Perhaps that is the way. Perhaps. One can dream, can’t they? Can they? Damn, my eyelids are heavy all of a sudden.

Wake 1

‘We’re here to repossess your reality.’

‘Sorry?’

‘You haven’t been keeping up your payments so all this shit is down the tubes, mate — that’s what.’

‘But I don’t get it.’

‘Bingo. That’s right; you don’t get it.’

‘This is an intravenously administered existence and we’re pulling the plug.’

‘But my wife, my children …’

‘Your beautiful house … yeah, we get the picture. You ever heard that Talking Heads song? That’s you, that is. Time to wake up, sonny.’

His eyelids cracked, he felt like he hadn’t moved around in an age.

‘You haven’t moved around in an age — if that’s what you’re thinking. Taking Vicarious is akin to being in a coma. As part of the disconnection program we have to offer you a debriefing session — my advice is that you take it. Otherwise you are going to be plagued by the sense of losing something that was never yours in the first place.’

He was bent double in pain, in mourning, wondering what the hell had happened to his shiny future. He looked around him. His reality was a pristine hospital bed surrounded by the detritus of an abandoned life. He had wondered what that warm feeling in his belly was as he woke?
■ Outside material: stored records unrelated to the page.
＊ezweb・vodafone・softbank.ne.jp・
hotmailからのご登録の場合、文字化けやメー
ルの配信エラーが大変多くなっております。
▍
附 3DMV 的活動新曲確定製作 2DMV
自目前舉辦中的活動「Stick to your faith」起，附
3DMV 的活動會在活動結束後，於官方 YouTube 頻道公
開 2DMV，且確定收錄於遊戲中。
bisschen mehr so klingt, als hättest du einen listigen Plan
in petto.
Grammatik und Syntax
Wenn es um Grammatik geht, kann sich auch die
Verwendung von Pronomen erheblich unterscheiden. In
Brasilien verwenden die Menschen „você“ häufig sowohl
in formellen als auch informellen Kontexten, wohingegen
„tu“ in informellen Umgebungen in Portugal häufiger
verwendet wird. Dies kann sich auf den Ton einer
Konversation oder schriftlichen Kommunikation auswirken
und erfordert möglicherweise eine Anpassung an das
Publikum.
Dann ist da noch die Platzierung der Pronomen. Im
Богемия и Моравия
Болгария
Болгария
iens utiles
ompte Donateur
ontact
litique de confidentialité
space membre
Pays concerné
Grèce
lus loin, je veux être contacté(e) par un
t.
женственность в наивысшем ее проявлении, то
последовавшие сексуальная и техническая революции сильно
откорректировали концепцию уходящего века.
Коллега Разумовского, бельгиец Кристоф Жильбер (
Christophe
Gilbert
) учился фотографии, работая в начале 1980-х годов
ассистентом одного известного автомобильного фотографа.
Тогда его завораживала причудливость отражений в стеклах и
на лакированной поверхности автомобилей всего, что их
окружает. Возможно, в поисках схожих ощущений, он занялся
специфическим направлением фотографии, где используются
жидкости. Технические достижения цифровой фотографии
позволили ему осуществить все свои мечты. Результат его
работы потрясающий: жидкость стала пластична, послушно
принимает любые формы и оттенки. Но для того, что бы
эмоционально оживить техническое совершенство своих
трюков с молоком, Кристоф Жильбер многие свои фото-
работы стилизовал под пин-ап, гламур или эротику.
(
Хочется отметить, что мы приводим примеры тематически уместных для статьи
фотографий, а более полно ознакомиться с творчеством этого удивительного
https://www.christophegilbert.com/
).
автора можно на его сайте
A slowly spreading darkening shadow of piss on the front of his keks gave him an answer he didn’t want.

They hadn’t bothered maintaining anything except him for the money he had been shelling out to have another life. He had hoped that the money would last much longer — that he might be able to ride out this reality until he actually passed over. Death: that last big adventure. But he wasn’t terminally ill just a useless fuck up who had pissed away the last of his money on a fucking high.

He threw back the covers and got out of bed. Jesus Christ, he was too old to be waking from sleep having pissed himself. How long had it been since they had left? How long had he been sitting here with the knowledge that he had just spent however long immersed in a virtual reality? He didn’t know what the date was. He wasn’t sure if the calendar had been flipped. The time on the video was blinking which suggested that there had been a power outage at some point. He was lost but not lost enough. He felt something in his pocket, pulled it out, looked at the piss blurred telephone number of the place he was supposed to call to get reoriented.

This was his life — a piss-stained wake up call into nothingness. He had no job to go to, no doting wife, and no child. He also knew he didn’t have the balls to off himself — he’d thought about that before and had opted for a lie instead. No one wanted the truth. He had to go out and get a newspaper — find out what he had missed; try and catch up with a world that had left him behind a long time ago. But first: a shower and a change of clothes.